Use `&Tz`, `RcTz`, or `ArcTz` as a `chrono::TimeZone`:

```rust
use chrono::{TimeZone, Utc};
use embedded_tz::Tz;

let tz = Tz::named("America/New_York")?;
let utc = Utc.with_ymd_and_hms(2026, 3, 8, 12, 0, 0).unwrap();
let local = utc.with_timezone(&&tz);
```

## Updating Time Zones Over the Wire


The main reason to use this crate instead of `chrono-tz` is to push tz database updates to a device without a full firmware update. A typical flow:

1. **Server side** — Build or download a tzdb release. For each zone you need, extract the compiled TZif file (the binary blobs in `/usr/share/zoneinfo`).
2. **Validate** — Parse every payload with the same `embedded-tz` version running on the device.
3. **Transmit** — Send the validated TZif bytes and their IANA identifiers (e.g. `"America/New_York"`) to the device.
4. **Device side** — Call `Tz::parse(name, &bytes)` to load each zone.
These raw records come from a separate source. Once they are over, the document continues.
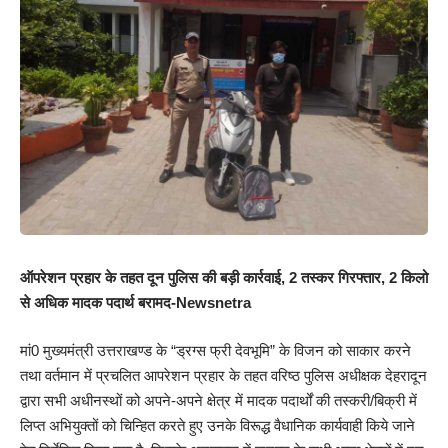
ऑपरेशन प्रहार के तहत दून पुलिस की बड़ी कार्रवाई, 2 तस्कर गिरफ्तार, 2 किलो
से अधिक मादक पदार्थ बरामद-Newsnetra
मां0 मुख्यमंत्री उत्तराखण्ड के “ड्रग्स फ्री देवभूमि” के विजन को साकार करने
तथा वर्तमान में प्रचलित आपरेशन प्रहार के तहत वरिष्ठ पुलिस अधीक्षक देहरादून
द्वारा सभी अधीनस्थों को अपने-अपने क्षेत्र में मादक पदार्थों की तस्करी/बिक्री में
लिप्त अभियुक्तों को चिन्हित करते हुए उनके विरूद्ध वैधानिक कार्यवाही किये जाने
Use `bundled::version()` to check which tzdb version is compiled into the binary.

## Limitations


- **No far-future POSIX tail rules** — Unlike `chrono-tz`, this crate does not expand the POSIX TZ string appended to TZif files. Offsets past the last explicit transition repeat the final transition's offset indefinitely. For most practical use (within ~10 years of the tzdb release) this is equivalent.

## Publishing Policy

This fork is not intended to be published to crates.io. If you want to use it in production, fork the repository and publish under your own ownership.

## License


Licensed under MIT. See [LICENSE](LICENSE.txt) for details.